## [Data section]
------------------------

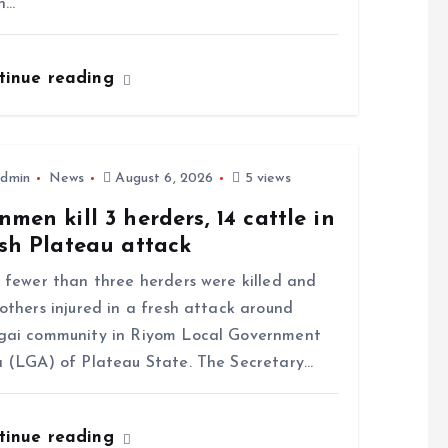
n…
tinue reading
dmin
News
August 6, 2026
5 views
men kill 3 herders, 14 cattle in
sh Plateau attack
ewer than three herders were killed and
others injured in a fresh attack around
gai community in Riyom Local Government
 (LGA) of Plateau State. The Secretary…
tinue reading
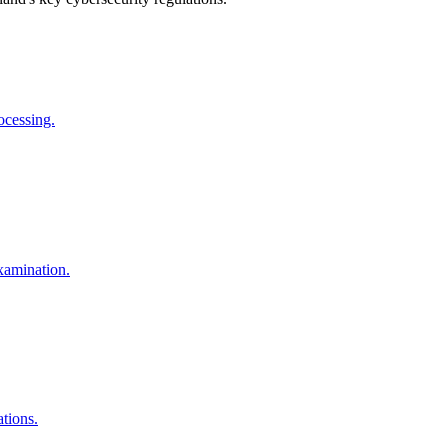
ocessing.
Examination.
tions.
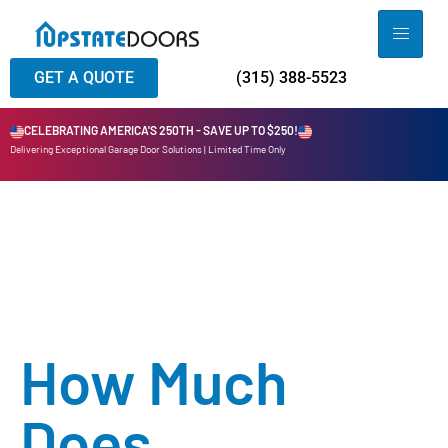
GET A QUOTE
(315) 388-5523
CELEBRATING AMERICA'S 250TH - SAVE UP TO $250!
Delivering Exceptional Garage Door Solutions | Limited Time Only
How Much
Does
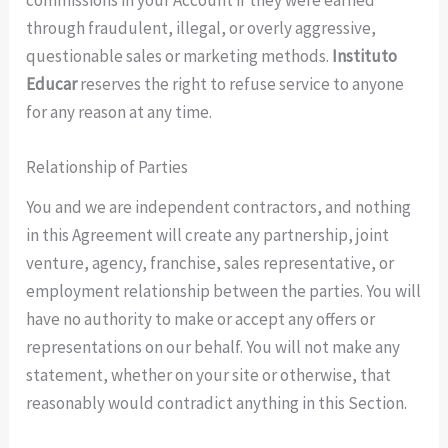
through fraudulent, illegal, or overly aggressive,
questionable sales or marketing methods.
Instituto
Educar
reserves the right to refuse service to anyone
for any reason at any time.
Relationship of Parties
You and we are independent contractors, and nothing
in this Agreement will create any partnership, joint
venture, agency, franchise, sales representative, or
employment relationship between the parties. You will
have no authority to make or accept any offers or
representations on our behalf. You will not make any
statement, whether on your site or otherwise, that
reasonably would contradict anything in this Section.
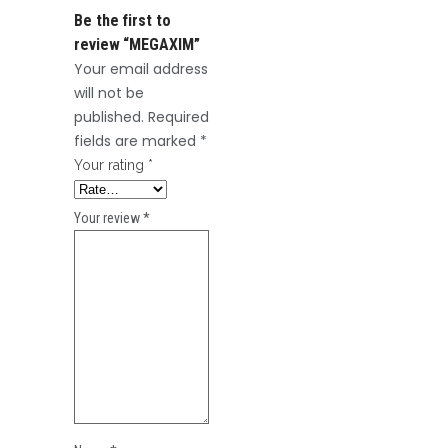
Be the first to
review “MEGAXIM”
Your email address
will not be
published.
Required
fields are marked
*
Your rating
*
Your review
*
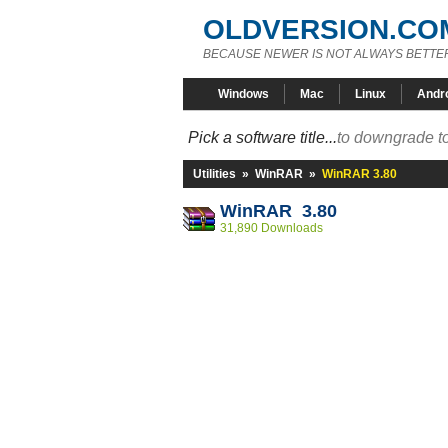
OLDVERSION.CO
BECAUSE NEWER IS NOT ALWAYS BETTE
Windows
Mac
Linux
Andr
Pick a software title...
to downgrade to
Utilities
»
WinRAR
»
WinRAR 3.80
WinRAR 3.80
31,890 Downloads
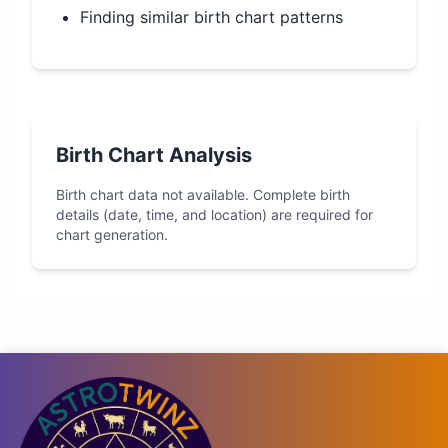
Finding similar birth chart patterns
Birth Chart Analysis
Birth chart data not available. Complete birth
details (date, time, and location) are required for
chart generation.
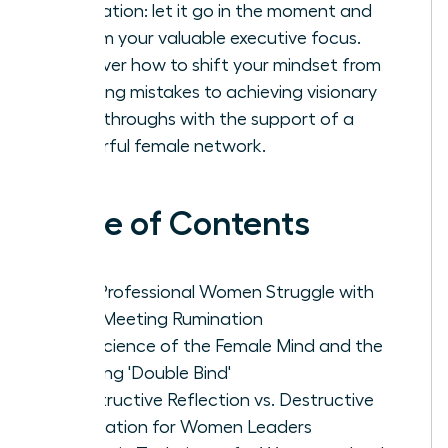
rumination: let it go in the moment and
reclaim your valuable executive focus.
Discover how to shift your mindset from
avoiding mistakes to achieving visionary
breakthroughs with the support of a
powerful female network.
Table of Contents
Why Professional Women Struggle with
Post-Meeting Rumination
The Science of the Female Mind and the
Meeting 'Double Bind'
Constructive Reflection vs. Destructive
Rumination for Women Leaders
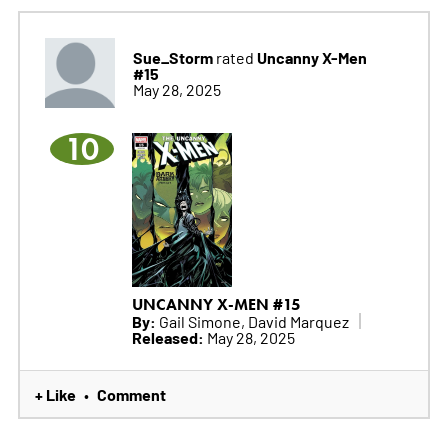
Sue_Storm
Uncanny X-Men
rated
#15
May 28, 2025
10
UNCANNY X-MEN #15
By:
Gail Simone, David Marquez
Released:
May 28, 2025
+ Like
Comment
•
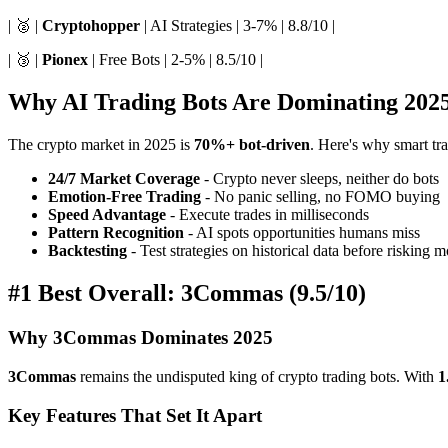
| 🥈 |
Cryptohopper
| AI Strategies | 3-7% | 8.8/10 |
| 🥉 |
Pionex
| Free Bots | 2-5% | 8.5/10 |
Why AI Trading Bots Are Dominating 202
The crypto market in 2025 is
70%+ bot-driven
. Here's why smart tra
24/7 Market Coverage
- Crypto never sleeps, neither do bots
Emotion-Free Trading
- No panic selling, no FOMO buying
Speed Advantage
- Execute trades in milliseconds
Pattern Recognition
- AI spots opportunities humans miss
Backtesting
- Test strategies on historical data before risking 
#1 Best Overall: 3Commas (9.5/10)
Why 3Commas Dominates 2025
3Commas
remains the undisputed king of crypto trading bots. With
1
Key Features That Set It Apart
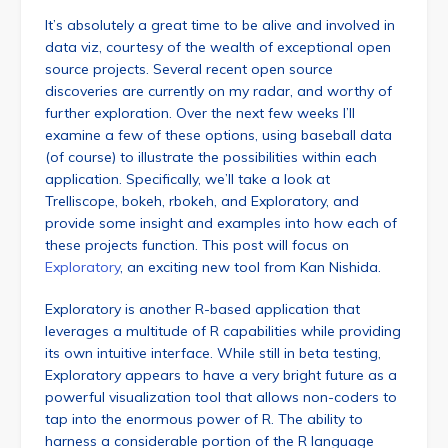
It’s absolutely a great time to be alive and involved in
data viz, courtesy of the wealth of exceptional open
source projects. Several recent open source
discoveries are currently on my radar, and worthy of
further exploration. Over the next few weeks I’ll
examine a few of these options, using baseball data
(of course) to illustrate the possibilities within each
application. Specifically, we’ll take a look at
Trelliscope, bokeh, rbokeh, and Exploratory, and
provide some insight and examples into how each of
these projects function. This post will focus on
Exploratory
, an exciting new tool from Kan Nishida.
Exploratory is another R-based application that
leverages a multitude of R capabilities while providing
its own intuitive interface. While still in beta testing,
Exploratory appears to have a very bright future as a
powerful visualization tool that allows non-coders to
tap into the enormous power of R. The ability to
harness a considerable portion of the R language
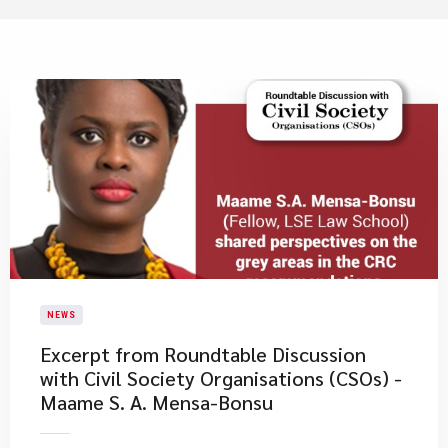
NEWS
Excerpt from Roundtable Discussion
with Civil Society Organisations (CSOs) -
Maame S. A. Mensa-Bonsu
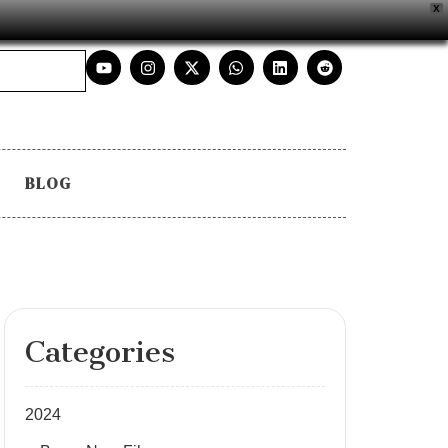
X
BLOG
Categories
2024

------------------------

Quote, please, every line of the material above from its start through the line that has "reclaim your valuable executive focus.", reproducing the words exactly and dropping any images.

n…
tinue reading
dmin
News
August 6, 2026
5 views
men kill 3 herders, 14 cattle in
sh Plateau attack
ewer than three herders were killed and
others injured in a fresh attack around
gai community in Riyom Local Government
 (LGA) of Plateau State. The Secretary…
tinue reading
ocessing.
Examination.
tions.
GET A QUOTE
(315) 388-5523
CELEBRATING AMERICA'S 250TH - SAVE UP TO $250!
Delivering Exceptional Garage Door Solutions | Limited Time Only
How Much
Does
through fraudulent, illegal, or overly aggressive,
questionable sales or marketing methods.
Instituto
Educar
reserves the right to refuse service to anyone
for any reason at any time.
Relationship of Parties
You and we are independent contractors, and nothing
in this Agreement will create any partnership, joint
venture, agency, franchise, sales representative, or
employment relationship between the parties. You will
have no authority to make or accept any offers or
representations on our behalf. You will not make any
statement, whether on your site or otherwise, that
reasonably would contradict anything in this Section.
Be the first to
review “MEGAXIM”
Your email address
will not be
published.
Required
fields are marked
*
Your rating
*
Your review
*
OLDVERSION.CO
BECAUSE NEWER IS NOT ALWAYS BETTE
Windows
Mac
Linux
Andr
Pick a software title...
to downgrade to
Utilities
»
WinRAR
»
WinRAR 3.80
WinRAR 3.80
31,890 Downloads
Finding similar birth chart patterns
Birth Chart Analysis
Birth chart data not available. Complete birth
details (date, time, and location) are required for
chart generation.
rumination: let it go in the moment and
reclaim your valuable executive focus.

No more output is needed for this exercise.